Recorded information section start

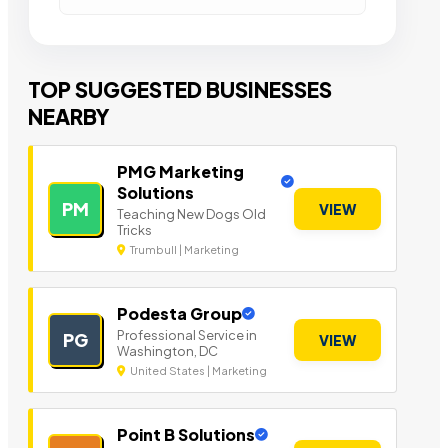
TOP SUGGESTED BUSINESSES
NEARBY
PMG Marketing
Solutions
PM
VIEW
Teaching New Dogs Old
Tricks
Trumbull | Marketing
Podesta Group
Professional Service in
PG
VIEW
Washington, DC
United States | Marketing
Point B Solutions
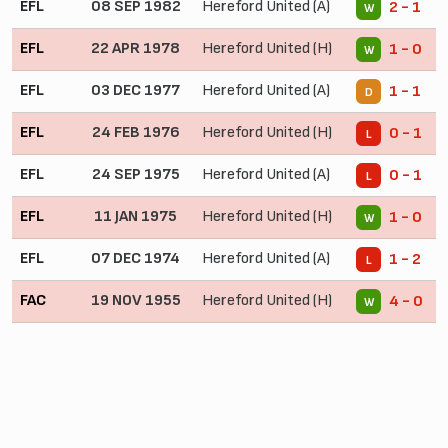
EFL
08 SEP 1982
Hereford United (A)
2 - 1
W
EFL
22 APR 1978
Hereford United (H)
1 - 0
W
EFL
03 DEC 1977
Hereford United (A)
1 - 1
D
EFL
24 FEB 1976
Hereford United (H)
0 - 1
L
EFL
24 SEP 1975
Hereford United (A)
0 - 1
L
EFL
11 JAN 1975
Hereford United (H)
1 - 0
W
EFL
07 DEC 1974
Hereford United (A)
1 - 2
L
FAC
19 NOV 1955
Hereford United (H)
4 - 0
W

Recorded information section end

▶ _Work to be completed_
Every line of the material that holds the word "Marketing" must be found and copied.

▶ _Solved problem_
PMG Marketing
Trumbull | Marketing
United States | Marketing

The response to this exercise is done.